If there's one positive takeaway from #OscarsSoWhite 2.0, it's that the Academy is ready to deal with the systemic diversity problem in Hollywood. The fact that no minority actors were nominated is something most Academy members have already expressed outrage over —but Helen Mirren has a slightly different take.
"I think it's unfair to attack the Academy," Mirren says in a new interview. "It just so happens this year it went that way...Idris Elba absolutely would have been nominated for an Oscar. He wasn't because not enough people saw, or wanted to see, a film about child soldiers."
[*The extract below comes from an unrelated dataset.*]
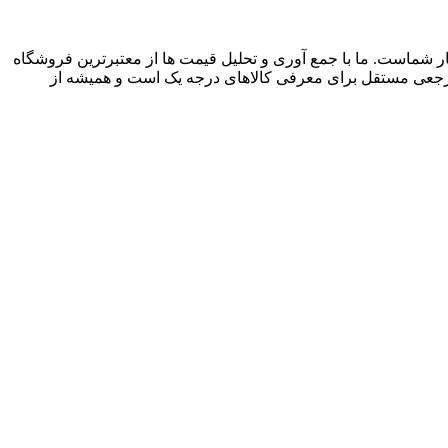
م آنلاین فروشگاه صنایع دستی در ایران، از سال 1396 با وب سایت (مس زنجان) شروع کردیم و حالا 024 کالا در کنار شماست. ما با جمع‌ آوری و تحلیل قیمت‌ ها از معتبرترین فروشگاه‌
صرفه داشته باشند. 024 کالا یک فروشگاه اینترنتی نیست؛ بلکه مرجعی مستقل برای معرفی کالاهای درجه یک است و همیشه از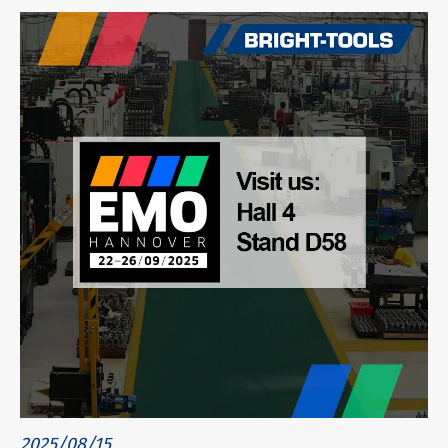
2025/08/15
Hmmm...no offense to the Dame, but this line of thought seems somewhat problematic. Isn't there a responsibility for Academy members to see movies regardless of how sad they are? And what about Oscar-winning films with predominantly white casts that are also about tough subjects? What makes people "want" to see those movies? Mirren's reasoning seems like less of a valid excuse and more of a cop-out.
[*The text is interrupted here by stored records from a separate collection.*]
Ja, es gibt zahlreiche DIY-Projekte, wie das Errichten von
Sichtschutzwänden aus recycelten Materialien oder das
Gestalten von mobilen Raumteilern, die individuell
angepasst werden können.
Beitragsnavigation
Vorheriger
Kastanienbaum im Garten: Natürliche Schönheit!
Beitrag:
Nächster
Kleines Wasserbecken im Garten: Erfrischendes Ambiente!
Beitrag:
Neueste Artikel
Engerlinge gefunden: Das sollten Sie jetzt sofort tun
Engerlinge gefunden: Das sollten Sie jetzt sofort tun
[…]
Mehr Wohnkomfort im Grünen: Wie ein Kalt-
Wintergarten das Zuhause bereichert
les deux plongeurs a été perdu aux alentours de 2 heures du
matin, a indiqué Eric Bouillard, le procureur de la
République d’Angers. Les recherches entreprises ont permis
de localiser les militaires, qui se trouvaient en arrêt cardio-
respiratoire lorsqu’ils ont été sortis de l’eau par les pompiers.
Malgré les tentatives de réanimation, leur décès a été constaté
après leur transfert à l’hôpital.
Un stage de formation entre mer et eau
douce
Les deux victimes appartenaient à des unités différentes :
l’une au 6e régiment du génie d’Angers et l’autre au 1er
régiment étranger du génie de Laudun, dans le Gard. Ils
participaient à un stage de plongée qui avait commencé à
"I'm saying that the issue we need to be looking at is what happens before the film gets to the Oscars," she continues. "What kind of films are made, and the way in which they're cast. And the scripts...it's those things that are much more influential ultimately than who stands there with an Oscar."
It's true that fixing the diversity issue in Hollywood starts with hiring minority directors, producers, and writers, but the Academy certainly has to shoulder some responsibility—a fact that they seem fully on board with even if Helen Mirren isn't.